Here’s my entire script (with product keys and file locations modified for security purposes):

@ECHO OFF
rem ———-Installer Coded by Jonathan Ward 13/06/2012————–
rem ——————–Major Update 18/06/2012————————
rem **Updates 19/06/2012** :- Office SP1 & Java included
echo Welcome to Auto Installer
echo Activating Windows 7… EXPECT 2 POPUPS (click OK)
“%windir%\system32\slmgr.vbs” /ipk [key goes here]
“%windir%\system32\slmgr.vbs” /ato
echo …done
echo Installing .Net 4 Runtime…
“\\[file location]\netlogon\dotNetFx40_Full_x86_x64.exe” /quiet /norestart
echo …done
echo Installing Adobe Reader…
“[file location]\newpc\AdobeRdr1000.exe” /sAll /msi /norestart ALLUSERS=1 EULA_ACCEPT=YES
echo …done
echo Installing Adobe Flash…
“[file location]\newpc\flash_iexplore.exe” -install
“[file location]\newpc\flash_firefox.exe” -install
echo …done
echo Installing Java Runtime…
“[file location]\newpc\java.exe” /s
echo …done
echo Installing Cisco VPN…
mkdir %USERPROFILE%\Desktop\cisco
xcopy “[file location]\newpc\cisco” %USERPROFILE%\Desktop\cisco /Y /q
start /wait msiexec.exe /q /i “%USERPROFILE%\Desktop\cisco\vpnclient_setup.msi” /norestart
xcopy “[file location]\All PCF” “%ProgramFiles%\Cisco Systems\VPN Client\Profiles” /Y /q
rd /s /q %USERPROFILE%\Desktop\cisco
echo …done
echo Installing Microsoft Office 2010… (Click Install Now)

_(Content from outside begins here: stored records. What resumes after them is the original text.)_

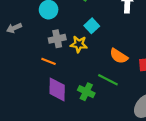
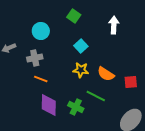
gray cross: (57, 39) -> (35, 58), moved
yellow star: (79, 44) -> (81, 70), moved

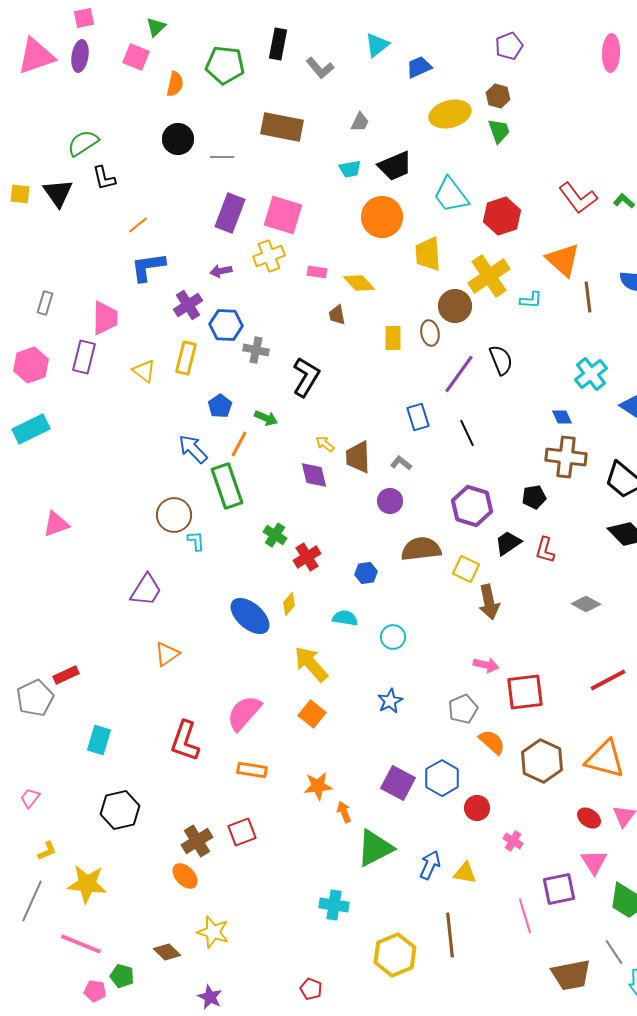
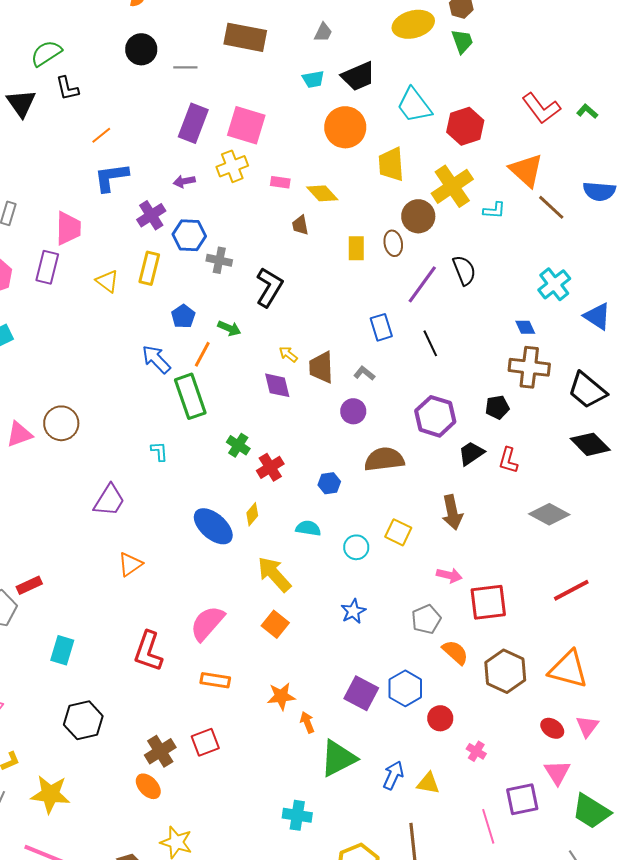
brown line: (588, 297) -> (551, 207), turned -40
brown circle: (174, 515) -> (61, 423), moved
yellow square: (466, 569) -> (398, 532), moved
gray diamond: (586, 604) -> (549, 514), size x1.4

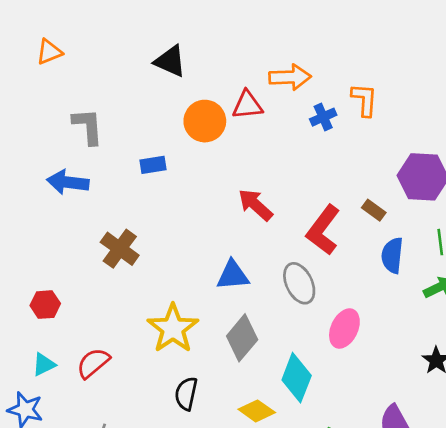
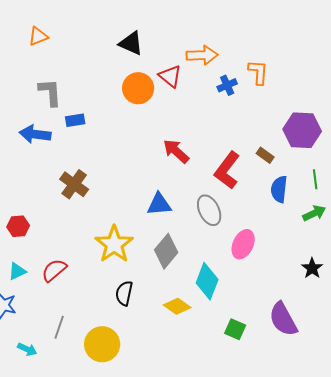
orange triangle: (49, 52) -> (38, 36), moved
black triangle: (170, 61) -> (131, 43), moved
red triangle: (247, 105) -> (170, 76), turned 45
blue rectangle: (153, 165) -> (75, 120), moved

“[file location]\Office 2010\setup.exe” /config “\[file location]\Office 2010\ProPlus.WW\config.xml”
echo …done
echo Installing Microsoft Security Essentials…
“[file location]\newpc\mse.exe” /s /runwgacheck /o
echo …done
echo Installing Service Desk…
md “%ProgramFiles%\Beoley Mill Software Ltd\BMS ServiceDesk”
xcopy “[file location]\Updates\Dev\*.*” “%ProgramFiles%\[file location]” /Y /E /q
start cscript “[file location]\csnew.vbs”
echo …done
echo Installer complete!
pause

I hope that some of you find this useful in your own script developments.